4. Documentary Stamps on the Deed: Paid to the Clerk of the Circuit Court when the deed is recorded.  The amount depends on the sales price, at $7.00 per thousand.

5. Real Estate Taxes: If the closing is between January and November, the Seller will  credit to the Buyer their prorated share of the real estate taxes for the current year.  If the closing occurs in November or December, the Seller will pay for the full year and receive a credit back from the Buyer for the Buyer’s portion.

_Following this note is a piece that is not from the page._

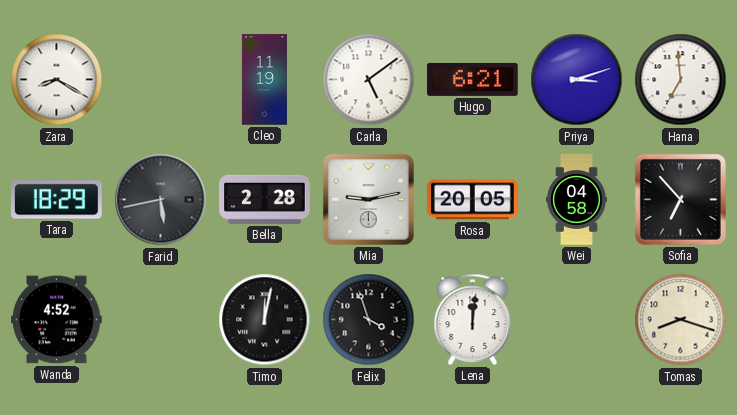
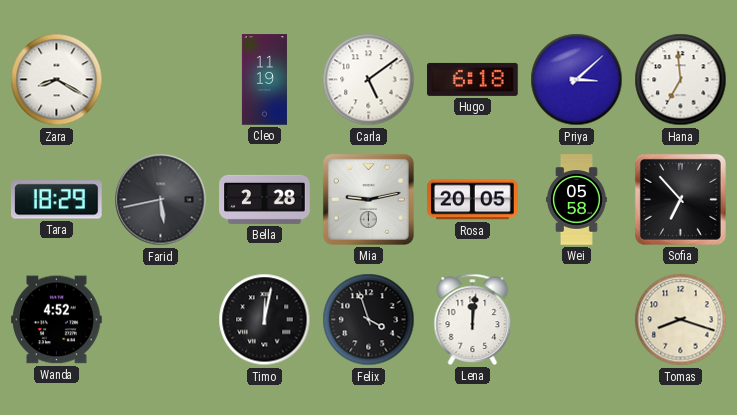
Hugo: 6:21 -> 6:18
Priya: 3:12 -> 3:08
Wei: 04:58 -> 05:58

6. Misc. Fees: Normally there will be some minimal charges for recording and for sending in the payoff via overnight delivery.

BUYER’S COSTS

1. Loan Fees. These are the fees charges by the lender in connection with the loan, such as the appraisal, credit report, and document prep fees.  They should all be disclosed on the lender’s Good Faith Estimate.

2. Interest paid in Advance. The per diem interest on the Buyer’s loan from the date of closing through the end of the month.  Thereafter, interest is paid in arrears.

3. Insurance. The first year’s premium must either be paid prior to closing or collected at closing.  We recommend that the Buyer pay in advance to guarantee availability of coverage on the day of closing.

4. Escrows. The amount that the lender determines must be collected at closing to initially fund the escrow account.  Normally this is three months of property taxes and insurance.

5. Closing Fee. This fee is to the closing agent for conducting the transaction.  Our fee is generally $150 to each party.

6. Mortgagee’s Title Insurance. When the loan amount is less than or equal to the sales price and issued simultaneously with an Owner’s Policy, the Mortgagee’s Policy (or Loan Policy) can be issued at a flat rate.  With the normal endorsements that are required by the lender.

7. Survey. We prefer to order the survey because we can control the quality and delivery.  In addition, the companies we work with give us what we feel is a very competitive price.  A normal house survey will run $250; if the house is in a flood zone, add $50 for an elevation certificate.  If the property is larger, or if the Surveyor runs into complications, the charge could be more.

8. Termite Inspection. Normally this fee is about $60.

9. Recording Fees. The Buyer pays for the recording of the deed and the mortgage.

10. Documentary Stamps and Intangible Taxes on the Mortgage. These fees are paid to the Clerk of the Circuit Court when the mortgage is recorded and is based on the loan amount.  The Doc Stamps are $3.50 and the Intangible Tax is $2.00 per thousand.

11. Miscellaneous Fees. There are normally incidental charges for couriers or wiring; generally these fees are at least $85.00.